If the council approved the election dates, aspiring candidates would have been able to visit the city's election department by today to collect an official calendar detailing the deadlines for filing papers and the necessary 200 unique and certifiable voter signatures.

The special election will be the first Boston election since Secretary of State William Galvin announced that his office was assuming oversight of Boston's elections department after more than 30 city precincts ran out of ballots on election night last November.

Brian McNiff, a spokesman for Galvin, said that the secretary's office would monitor the special election, but that it would have no impact on the process for voters.

New Council

President proposes term limit

Also on the council's Wednesday agenda was a vote to ratify a draft of rules to govern the city council in 2007 that included several changes recommended by City Council President Maureen Feeney.

Chief among those revisions is a two-year term limit for the council presidency; councillors who have held the post for two consecutive years could seek it again after a one-year hiatus.

The proposed rules also include changes to the structure of council committees, including the creation of a Youth Violence Prevention committee and the elimination of several existing committees.

At-large councillors file financial reports

At-Large city councillors were required to file financial reports with the Office of Campaign Politics and Finance by January 22, revealing an enormous gap in the war chests maintained by the four councillors.

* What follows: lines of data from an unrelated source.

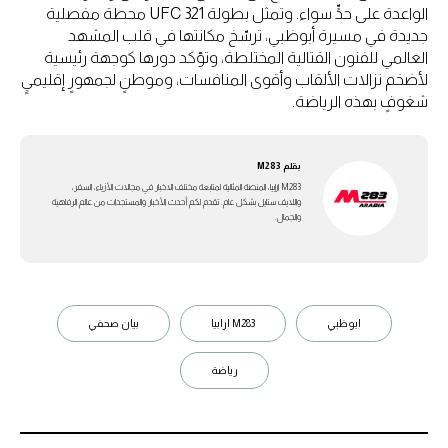
الواعدة على حدٍّ سواء. وتمثل بطولة UFC 321 محطة مفصلية
جديدة في مسيرة أبوظبي، ترسّخ مكانتها في قلب المشهد
العالمي للفنون القتالية المختلطة، وتؤكد دورها كوجهة رئيسية
لأضخم نزالات الألقاب وأقوى المنافسات، وموطنٍ لجمهورٍ إقليميٍ
شغوفٍ بهذه الرياضة.
بقلم
M283
M283 ارابيا، المنصة المثالية لمتابعة مختلف الاخبار في مجالات الأزياء، السفر،
واللايف ستايل بشكل عام. تقدم لكم أحدث الأخبار والمستجدات من عالم الرفاهية
والجمال.
ابوظبي
M283 ارابيا
بيان صحفي
رياضة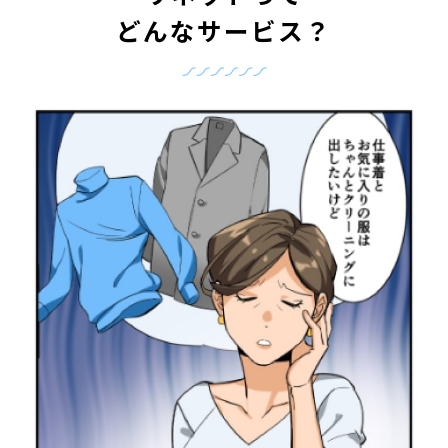
どんなサービス？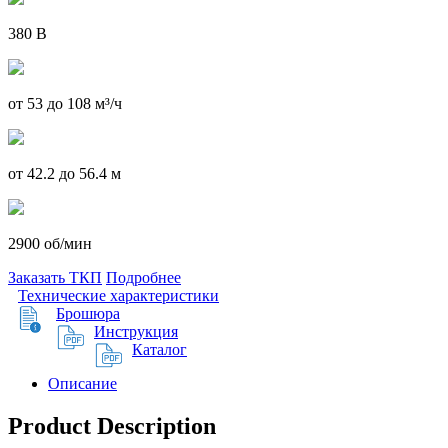
380 В
от 53 до 108 м³/ч
от 42.2 до 56.4 м
2900 об/мин
Заказать ТКП
Подробнее
Технические характеристики
Брошюра
Инструкция
Каталог
Описание
Product Description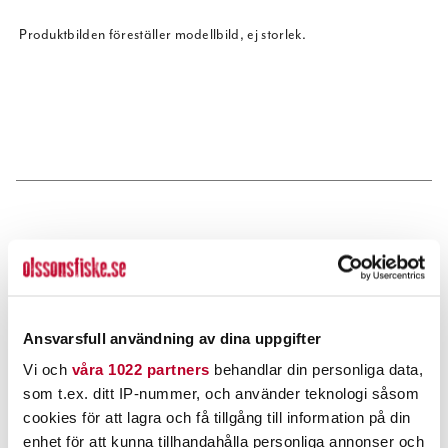
Produktbilden föreställer modellbild, ej storlek.
POPULÄRT JUST NU
Ansvarsfull användning av dina uppgifter
Vi och
våra 1022 partners
behandlar din personliga data,
som t.ex. ditt IP-nummer, och använder teknologi såsom
cookies för att lagra och få tillgång till information på din
enhet för att kunna tillhandahålla personliga annonser och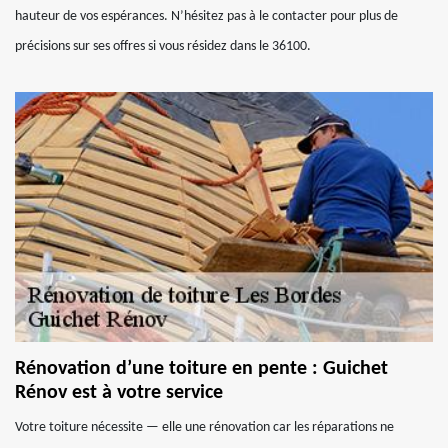
hauteur de vos espérances. N’hésitez pas à le contacter pour plus de
précisions sur ses offres si vous résidez dans le 36100.
Rénovation d’une toiture en pente : Guichet
Rénov est à votre service
Votre toiture nécessite — elle une rénovation car les réparations ne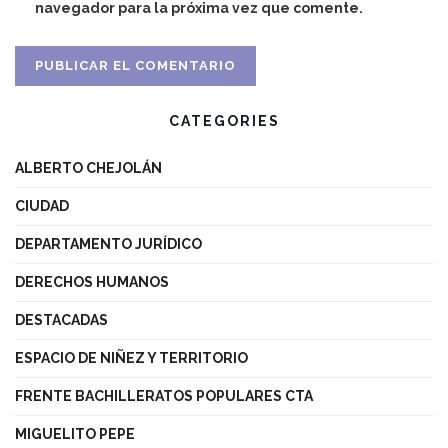
navegador para la próxima vez que comente.
CATEGORIES
ALBERTO CHEJOLÁN
CIUDAD
DEPARTAMENTO JURÍDICO
DERECHOS HUMANOS
DESTACADAS
ESPACIO DE NIÑEZ Y TERRITORIO
FRENTE BACHILLERATOS POPULARES CTA
MIGUELITO PEPE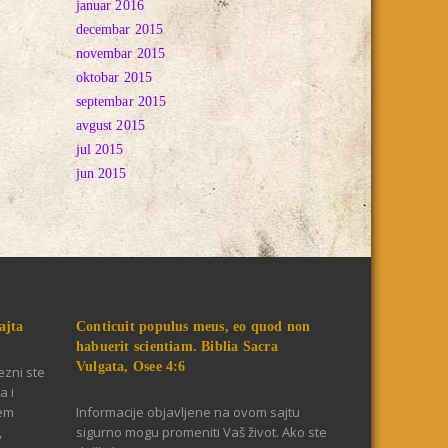
januar 2016
decembar 2015
novembar 2015
oktobar 2015
septembar 2015
avgust 2015
jul 2015
jun 2015
ajta
Conticuit populus meus, eo quod non
habuerit scientiam. Biblia Sacra
Vulgata, Osee 4:6
ezni ste
a i
jem
Informacije objavljene na ovom sajtu
,
sigurno mogu promeniti Vaš život. Ako ste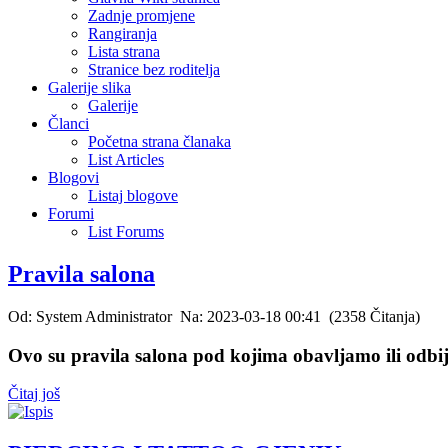
Zadnje promjene
Rangiranja
Lista strana
Stranice bez roditelja
Galerije slika
Galerije
Članci
Početna strana članaka
List Articles
Blogovi
Listaj blogove
Forumi
List Forums
Pravila salona
Od: System Administrator Na: 2023-03-18 00:41 (2358 Čitanja)
Ovo su pravila salona pod kojima obavljamo ili odbija
Čitaj još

Fundraising juggernaut Michael Flaherty has almost half a million dollars in his account ($456,956.87). That's $400,000 more than the next highest total &endash; Sam Yoon has almost $57,000. Flahert's total is $200,000 more than even the mayor, who has about $232,000 in his account.

By contrast, Councillor Felix Arroyo has just $1,516.09 in his campaign fund &endash; a very low amount to hold at the beginning of an election year.

Councillor Steve Murphy was close behind Yoon at $50,000. Much of that money was raised in the last quarter of 2006, a sign that speculation about a Murphy move to the new administration of Governor Deval Patrick might be unfounded.

John Connolly, who ran for an at-large seat in 2005 and has already announced his candidacy for 2007, has started raising money again and has a balance of $36,000 in his account.

At-Large field adds one more

In addition to all four incumbent councillors and a hard-charging John Connolly, another aspiring fifth floor occupant has entered the 2007 at-large council race. Marty Hogan, a South Boston resident who ran in 2005 but failed to make it out of the primary, plans to officially announce his candidacy this week.